Pakistan has decided to push for a $ 3 billion extension of Chinese trade finance, which the country will not be able to repay when the loan expires in May-2021.

According to the Express Tribune report, the State Bank of Pakistan (SBP) fully leveraged $ 3 billion or RMB 20 billion in additional trade finance instruments available under the China-Pakistan currency swap agreement, as highlighted in SBP financial reports for 2019-20 financial year (FY20).

It should be noted here that most of the funds originally earmarked to stimulate bilateral trade in the respective local currencies have been used to pay off outstanding external debt and to maintain general foreign exchange reserves at an acceptable level.

According to the central bank, State Bank of Pakistan and the People’s Bank of China (PBOC) entered into a bilateral currency exchange agreement (CSA) in December 2011 with the aim of “stimulating bilateral trade, financing direct investment and providing short-term liquidity support”.

SBP’s financial report says, “The State Bank bought and used PKR 475 billion over a year with maturities ranging from three months to one year.”

“We plan to extend the Currency Swap Agreement (CSA) for another three years in 2021,” an SBP spokesman said, adding that the $ 3 billion funds are part of the $ 12.1 billion current foreign exchange reserves held by the central bank. …

In the event that an extension of the loan is not secured, SBP will be responsible for repaying $ 3 billion to China using the dollar to buy the RMB, which will surely affect the country’s foreign exchange reserves.

What’s more, another $ 4 billion short-term loan that Pakistan has borrowed from Saudi Arabia and the United Arab Emirates will also expire in the next few months.
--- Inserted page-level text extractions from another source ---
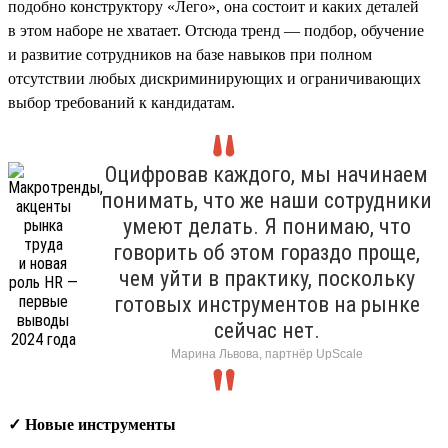
подобно конструктору «Лего», она состоит и каких деталей
в этом наборе не хватает. Отсюда тренд — подбор, обучение
и развитие сотрудников на базе навыков при полном
отсутствии любых дискриминирующих и ограничивающих
выбор требований к кандидатам.
Оцифровав каждого, мы начинаем
понимать, что же наши сотрудники
умеют делать. Я понимаю, что
говорить об этом гораздо проще,
чем уйти в практику, поскольку
готовых инструментов на рынке
сейчас нет.
Марина Львова, партнёр UpScale
✓ Новые инструменты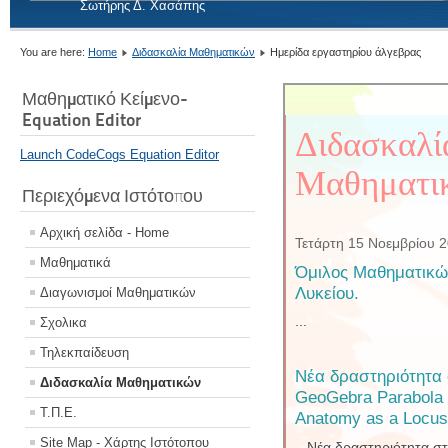
Σωτήρης Δ. Χασάπης
You are here:
Home
Διδασκαλία Μαθηματικών
Ημερίδα εργαστηρίου άλγεβρας
Μαθηματικό Κείμενο-
Equation Editor
Launch CodeCogs Equation Editor
Περιεχόμενα Ιστότοπου
Αρχική σελίδα - Home
Μαθηματικά
Διαγωνισμοί Μαθηματικών
Σχολικα
Τηλεκπαίδευση
Διδασκαλία Μαθηματικών
Τ.Π.Ε.
Site Map - Χάρτης Ιστότοπου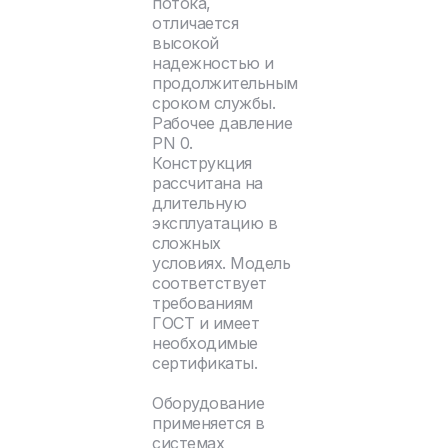
потока,
отличается
высокой
надежностью и
продолжительным
сроком службы.
Рабочее давление
PN 0.
Конструкция
рассчитана на
длительную
эксплуатацию в
сложных
условиях. Модель
соответствует
требованиям
ГОСТ и имеет
необходимые
сертификаты.
Оборудование
применяется в
системах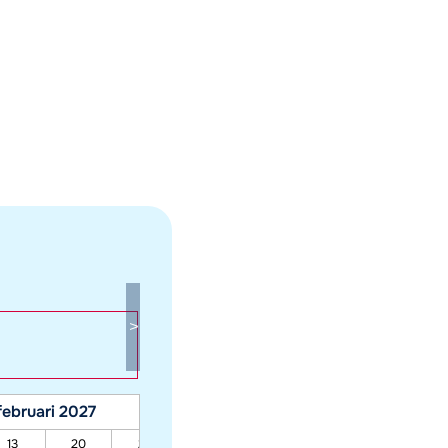
februari 2027
maart 2027
13
20
27
06
13
20
27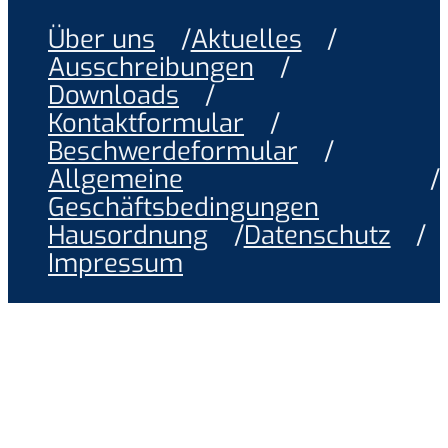
Über uns
Aktuelles
Ausschreibungen
Downloads
Kontaktformular
Beschwerdeformular
Allgemeine
Geschäftsbedingungen
Hausordnung
Datenschutz
Impressum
What’s more, the government is still trying to revive the $ 6 billion International Monetary Fund program, which remains suspended as the International Monetary Organization continues to push for a mini-budget and higher electricity tariffs in Pakistan as the country faces persistently high inflation. …

A delay in rebuilding the IMF program could hurt the program’s loans, which were needed to repay the $ 10.6 billion in outstanding loans in the current fiscal year.